BEGIN DATASET ENTRIES

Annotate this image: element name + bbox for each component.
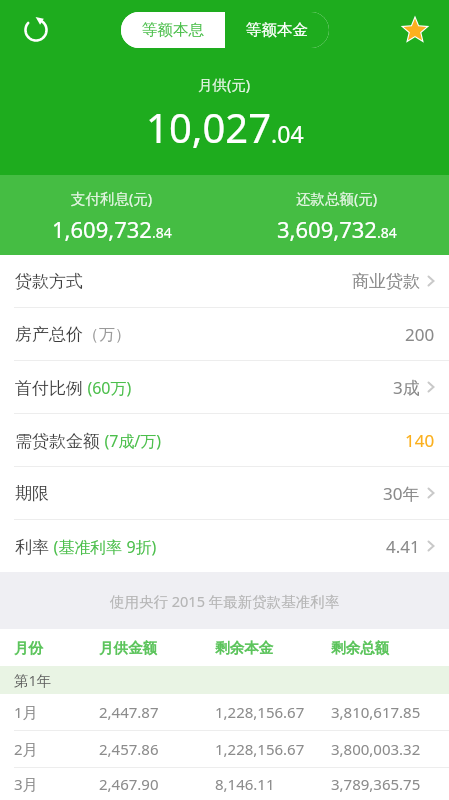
staticText: 等额本金 [246, 20, 308, 40]
staticText: 4.41 [386, 535, 420, 558]
staticText: 房产总价（万） [15, 324, 131, 345]
staticText: 200 [405, 323, 435, 346]
button[interactable]: 3月 [0, 768, 449, 800]
staticText: 剩余本金 [215, 639, 273, 657]
staticText: 第1年 [14, 670, 52, 690]
staticText: 2,457.86 [99, 739, 159, 759]
button[interactable]: Reset [14, 8, 58, 52]
staticText: 月供(元) [198, 74, 251, 94]
staticText: 支付利息(元) [71, 188, 153, 208]
staticText: 商业贷款 [352, 271, 420, 292]
button[interactable]: 2月 [0, 731, 449, 767]
button[interactable]: 贷款方式 [0, 255, 449, 307]
staticText: 剩余总额 [331, 639, 389, 657]
staticText: 月份 [14, 639, 43, 657]
button[interactable]: Favorite [393, 8, 437, 52]
staticText: 需贷款金额 (7成/万) [15, 429, 162, 452]
staticText: 利率 (基准利率 9折) [15, 535, 157, 558]
staticText: 10,027.04 [146, 100, 304, 154]
staticText: 1,609,732.84 [52, 214, 172, 244]
staticText: 1月 [14, 702, 38, 722]
staticText: 等额本息 [142, 20, 204, 40]
staticText: 3月 [14, 774, 38, 794]
button[interactable]: 房产总价（万） [0, 308, 449, 360]
staticText: 2月 [14, 739, 38, 759]
staticText: 3,810,617.85 [331, 702, 421, 722]
staticText: 8,146.11 [215, 774, 275, 794]
staticText: 3,789,365.75 [331, 774, 421, 794]
staticText: 3,800,003.32 [331, 739, 421, 759]
button[interactable]: 需贷款金额 (7成/万) [0, 414, 449, 466]
staticText: 3,609,732.84 [277, 214, 397, 244]
staticText: 1,228,156.67 [215, 739, 305, 759]
staticText: 3成 [393, 376, 420, 399]
staticText: 贷款方式 [15, 271, 83, 292]
button[interactable]: 等额本息 [121, 12, 225, 48]
staticText: 期限 [15, 483, 49, 504]
staticText: 还款总额(元) [296, 188, 378, 208]
staticText: 30年 [383, 482, 420, 505]
staticText: 使用央行 2015 年最新贷款基准利率 [110, 591, 340, 611]
staticText: 2,467.90 [99, 774, 159, 794]
staticText: 1,228,156.67 [215, 702, 305, 722]
staticText: 140 [405, 429, 435, 452]
staticText: 月供金额 [99, 639, 157, 657]
button[interactable]: 首付比例 (60万) [0, 361, 449, 413]
button[interactable]: 1月 [0, 694, 449, 730]
button[interactable]: 利率 (基准利率 9折) [0, 520, 449, 572]
staticText: 首付比例 (60万) [15, 376, 132, 399]
button[interactable]: 等额本金 [225, 12, 329, 48]
button[interactable]: 期限 [0, 467, 449, 519]
staticText: 2,447.87 [99, 702, 159, 722]
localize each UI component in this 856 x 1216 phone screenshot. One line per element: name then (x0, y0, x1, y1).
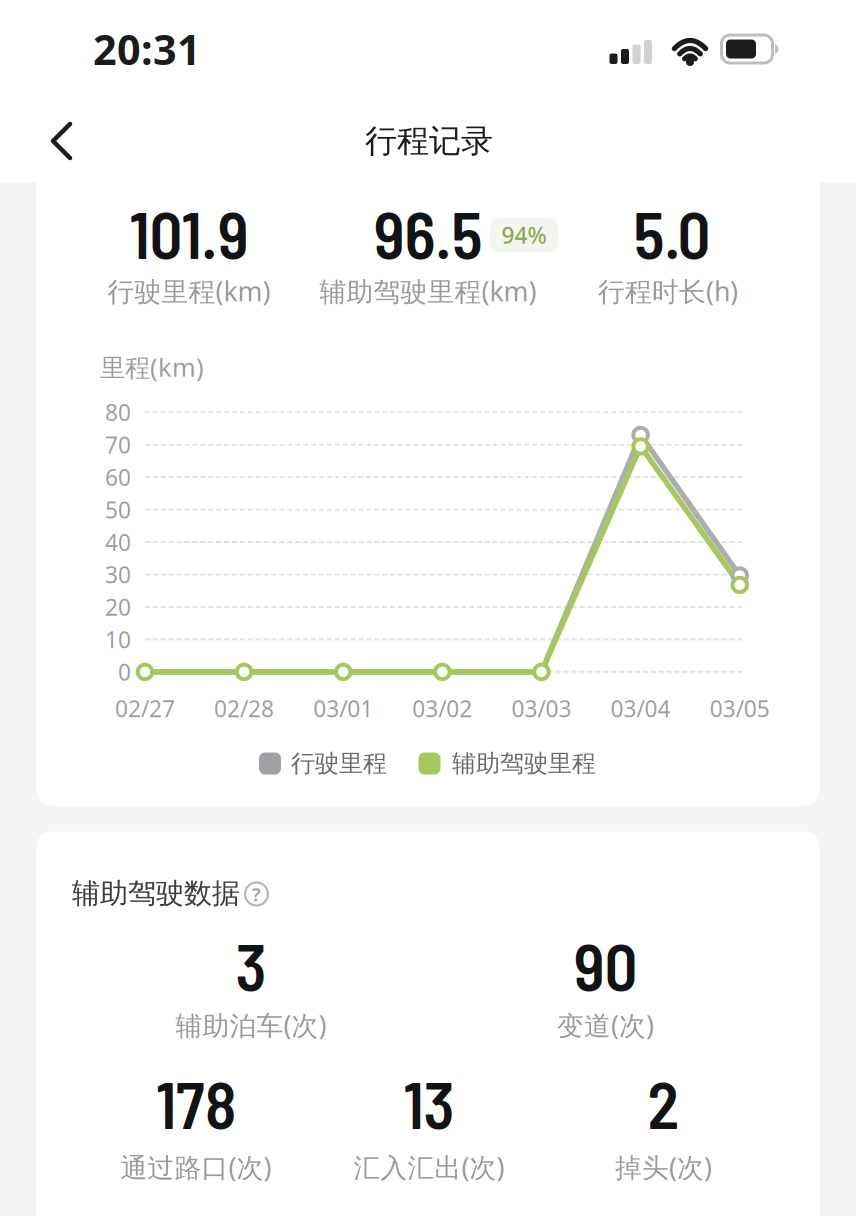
staticText: 03/05 (710, 693, 770, 724)
staticText: 101.9 (130, 194, 248, 272)
staticText: 汇入汇出(次) (354, 1149, 504, 1185)
staticText: 行程时长(h) (598, 273, 738, 309)
staticText: 03/03 (512, 693, 572, 724)
staticText: 60 (105, 462, 131, 492)
staticText: 20 (105, 592, 131, 622)
staticText: 03/01 (313, 693, 373, 724)
staticText: 辅助驾驶数据 (72, 876, 240, 911)
button[interactable]: Help (242, 879, 272, 909)
staticText: 50 (105, 495, 131, 525)
staticText: 掉头(次) (615, 1149, 712, 1185)
staticText: 辅助泊车(次) (176, 1007, 326, 1043)
button[interactable]: Back (40, 120, 84, 162)
staticText: 辅助驾驶里程 (452, 749, 596, 778)
staticText: 03/04 (611, 693, 671, 724)
staticText: 70 (105, 430, 131, 460)
staticText: 辅助驾驶里程(km) (320, 273, 536, 309)
staticText: 178 (156, 1064, 236, 1142)
staticText: 40 (105, 527, 131, 557)
staticText: 里程(km) (100, 350, 204, 384)
staticText: 80 (105, 397, 131, 427)
staticText: 94% (502, 220, 546, 250)
staticText: 3 (236, 926, 266, 1004)
staticText: 30 (105, 560, 131, 590)
staticText: 10 (105, 624, 131, 654)
staticText: 变道(次) (557, 1007, 654, 1043)
staticText: 2 (648, 1064, 680, 1142)
staticText: 96.5 (374, 194, 482, 272)
staticText: 行驶里程(km) (108, 273, 270, 309)
staticText: 02/27 (115, 693, 175, 724)
staticText: 行驶里程 (291, 749, 387, 778)
staticText: 5.0 (634, 194, 710, 272)
staticText: 03/02 (412, 693, 472, 724)
staticText: 90 (574, 926, 638, 1004)
staticText: 行程记录 (365, 121, 493, 161)
staticText: 13 (404, 1064, 454, 1142)
staticText: 02/28 (214, 693, 274, 724)
staticText: 0 (118, 657, 131, 687)
staticText: 20:31 (93, 22, 201, 76)
staticText: ? (252, 882, 261, 906)
staticText: 通过路口(次) (120, 1149, 272, 1185)
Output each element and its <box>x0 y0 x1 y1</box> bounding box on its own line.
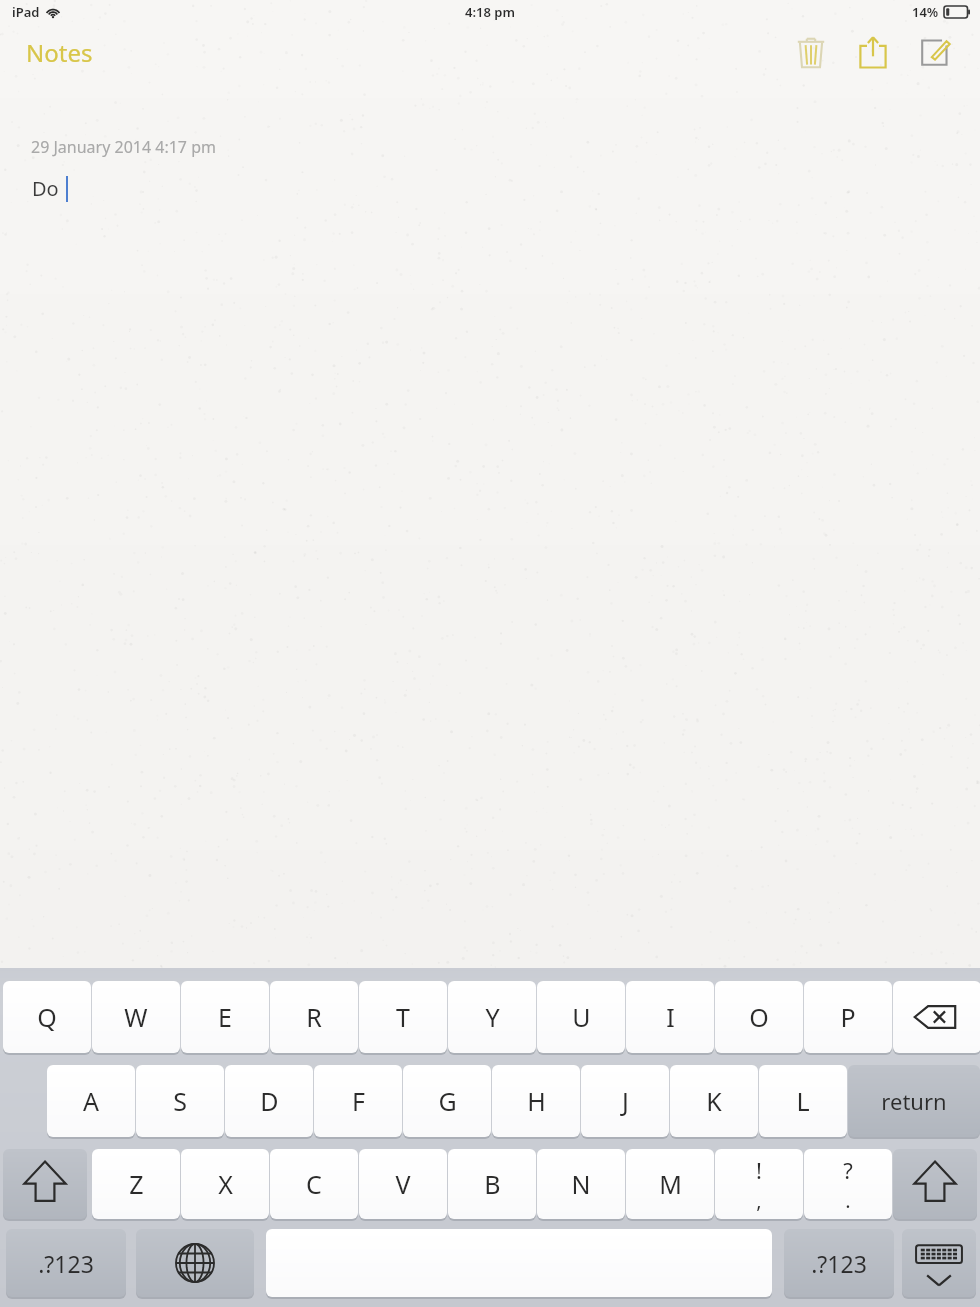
staticText: D <box>260 1084 279 1118</box>
staticText: Notes <box>26 36 93 69</box>
button[interactable]: Shift <box>893 1149 977 1219</box>
staticText: C <box>306 1167 322 1201</box>
staticText: F <box>352 1084 365 1118</box>
button[interactable]: ! <box>715 1149 803 1219</box>
staticText: J <box>622 1084 629 1118</box>
button[interactable]: U <box>537 981 625 1053</box>
staticText: return <box>881 1086 947 1116</box>
staticText: 29 January 2014 4:17 pm <box>31 136 216 158</box>
button[interactable]: J <box>581 1065 669 1137</box>
staticText: M <box>659 1167 682 1201</box>
staticText: G <box>438 1084 457 1118</box>
button[interactable]: A <box>47 1065 135 1137</box>
staticText: R <box>306 1000 322 1034</box>
staticText: ? <box>843 1155 853 1185</box>
staticText: B <box>484 1167 501 1201</box>
staticText: O <box>749 1000 769 1034</box>
button[interactable]: Shift <box>3 1149 87 1219</box>
button[interactable]: B <box>448 1149 536 1219</box>
staticText: 14% <box>912 3 939 21</box>
button[interactable]: Hide keyboard <box>902 1229 976 1297</box>
button[interactable]: H <box>492 1065 580 1137</box>
button[interactable]: Notes <box>16 30 103 75</box>
button[interactable]: T <box>359 981 447 1053</box>
staticText: W <box>124 1000 148 1034</box>
staticText: I <box>666 1000 675 1034</box>
button[interactable]: G <box>403 1065 491 1137</box>
button[interactable]: Q <box>3 981 91 1053</box>
button[interactable]: S <box>136 1065 224 1137</box>
button[interactable]: Z <box>92 1149 180 1219</box>
staticText: , <box>756 1187 762 1214</box>
staticText: V <box>395 1167 411 1201</box>
staticText: H <box>527 1084 546 1118</box>
button[interactable]: .?123 <box>784 1229 894 1297</box>
staticText: . <box>845 1187 851 1214</box>
button[interactable]: X <box>181 1149 269 1219</box>
button[interactable]: Next keyboard <box>136 1229 254 1297</box>
staticText: L <box>796 1084 810 1118</box>
button[interactable]: .?123 <box>6 1229 126 1297</box>
staticText: .?123 <box>38 1248 94 1279</box>
button[interactable]: Backspace <box>893 981 980 1053</box>
staticText: .?123 <box>811 1248 867 1279</box>
staticText: A <box>83 1084 99 1118</box>
staticText: K <box>706 1084 722 1118</box>
staticText: iPad <box>12 3 40 21</box>
button[interactable]: ? <box>804 1149 892 1219</box>
button[interactable]: Share <box>842 26 904 78</box>
button[interactable]: return <box>848 1065 980 1137</box>
staticText: Do <box>32 175 59 202</box>
staticText: X <box>218 1167 233 1201</box>
staticText: Y <box>485 1000 500 1034</box>
button[interactable]: L <box>759 1065 847 1137</box>
staticText: S <box>173 1084 187 1118</box>
staticText: 4:18 pm <box>465 3 515 21</box>
staticText: ! <box>756 1155 762 1185</box>
button[interactable]: W <box>92 981 180 1053</box>
button[interactable]: Y <box>448 981 536 1053</box>
button[interactable]: O <box>715 981 803 1053</box>
button[interactable]: D <box>225 1065 313 1137</box>
staticText: E <box>218 1000 232 1034</box>
button[interactable]: Delete note <box>780 26 842 78</box>
button[interactable]: K <box>670 1065 758 1137</box>
button[interactable]: E <box>181 981 269 1053</box>
button[interactable]: M <box>626 1149 714 1219</box>
staticText: U <box>572 1000 591 1034</box>
button[interactable]: New note <box>904 26 966 78</box>
button[interactable]: P <box>804 981 892 1053</box>
staticText: Q <box>37 1000 57 1034</box>
button[interactable]: I <box>626 981 714 1053</box>
button[interactable]: C <box>270 1149 358 1219</box>
staticText: T <box>396 1000 410 1034</box>
button[interactable]: R <box>270 981 358 1053</box>
button[interactable]: N <box>537 1149 625 1219</box>
staticText: Z <box>129 1167 144 1201</box>
staticText: P <box>840 1000 856 1034</box>
button[interactable]: F <box>314 1065 402 1137</box>
button[interactable]: V <box>359 1149 447 1219</box>
staticText: N <box>571 1167 591 1201</box>
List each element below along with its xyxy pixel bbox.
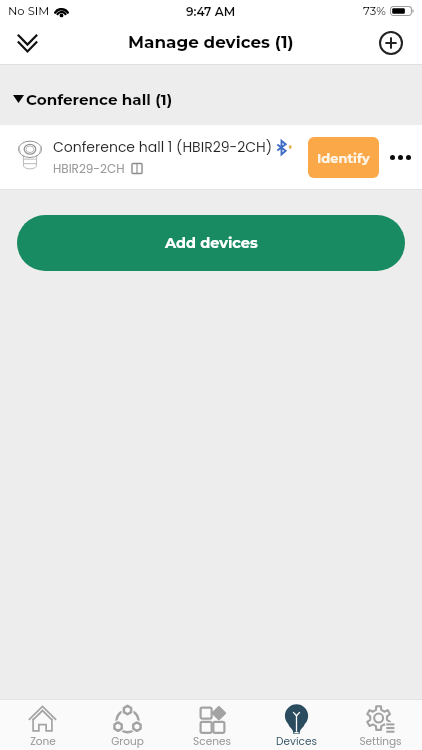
staticText: Manage devices (1): [128, 32, 294, 52]
button[interactable]: Group: [85, 700, 170, 750]
staticText: 73%: [363, 4, 386, 18]
button[interactable]: Add devices: [17, 215, 405, 271]
button[interactable]: Scenes: [170, 700, 254, 750]
staticText: Scenes: [193, 734, 231, 749]
button[interactable]: Devices: [254, 700, 338, 750]
staticText: Conference hall (1): [26, 90, 173, 109]
staticText: Conference hall 1 (HBIR29-2CH): [53, 137, 273, 157]
button[interactable]: Settings: [338, 700, 422, 750]
button[interactable]: Identify: [308, 137, 379, 178]
staticText: Devices: [276, 734, 317, 749]
staticText: Add devices: [165, 234, 258, 252]
staticText: Group: [111, 734, 144, 749]
staticText: Settings: [359, 734, 402, 749]
staticText: Identify: [317, 150, 370, 166]
staticText: 9:47 AM: [186, 4, 236, 19]
button[interactable]: Add device: [360, 22, 422, 64]
button[interactable]: Zone: [0, 700, 85, 750]
button[interactable]: Conference hall 1 (HBIR29-2CH): [0, 125, 422, 189]
button[interactable]: Conference hall (1): [0, 65, 422, 125]
staticText: HBIR29-2CH: [53, 160, 125, 177]
button[interactable]: Collapse: [0, 22, 55, 64]
button[interactable]: More options: [379, 132, 422, 182]
staticText: No SIM: [8, 4, 50, 18]
staticText: Zone: [30, 734, 56, 749]
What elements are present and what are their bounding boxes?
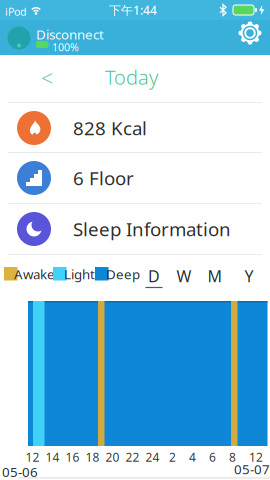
button[interactable]: 828 Kcal <box>0 103 270 153</box>
staticText: Disconnect <box>36 26 104 43</box>
staticText: iPod <box>5 4 27 19</box>
staticText: 14 <box>46 449 60 465</box>
staticText: 22 <box>126 449 140 465</box>
button[interactable]: Settings <box>233 16 267 50</box>
staticText: Awake <box>14 265 55 283</box>
staticText: 8 <box>229 449 236 465</box>
button[interactable]: Y <box>237 262 261 292</box>
staticText: 12 <box>26 449 40 465</box>
staticText: 20 <box>106 449 120 465</box>
staticText: 100% <box>52 40 79 54</box>
staticText: 828 Kcal <box>73 116 147 140</box>
staticText: 6 Floor <box>73 166 134 190</box>
staticText: 2 <box>169 449 176 465</box>
button[interactable]: Disconnect <box>0 20 110 55</box>
staticText: 下午1:44 <box>109 2 157 18</box>
staticText: 24 <box>146 449 160 465</box>
staticText: D <box>148 265 160 287</box>
staticText: 18 <box>86 449 100 465</box>
staticText: 6 <box>209 449 216 465</box>
staticText: < <box>41 64 53 92</box>
staticText: M <box>208 265 222 287</box>
staticText: Sleep Information <box>73 217 231 241</box>
staticText: 12 <box>249 449 263 465</box>
staticText: Y <box>244 265 254 287</box>
button[interactable]: 6 Floor <box>0 153 270 203</box>
staticText: Deep <box>106 265 140 283</box>
button[interactable]: Sleep Information <box>0 204 270 254</box>
staticText: 05-06 <box>2 463 38 480</box>
button[interactable]: D <box>142 262 166 292</box>
staticText: Light <box>64 265 95 283</box>
button[interactable]: W <box>172 262 196 292</box>
staticText: 4 <box>189 449 196 465</box>
staticText: Today <box>105 64 158 90</box>
staticText: W <box>176 265 192 287</box>
staticText: 05-07 <box>234 460 270 478</box>
staticText: 16 <box>66 449 80 465</box>
button[interactable]: M <box>203 262 227 292</box>
button[interactable]: Back <box>32 65 62 91</box>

END DATASET ENTRIES

DESCRIPTION OF THE TASK:
Where a line in the records above contains the word "Identify", include it in the count; state the total and nothing more.

RESPONSE:
2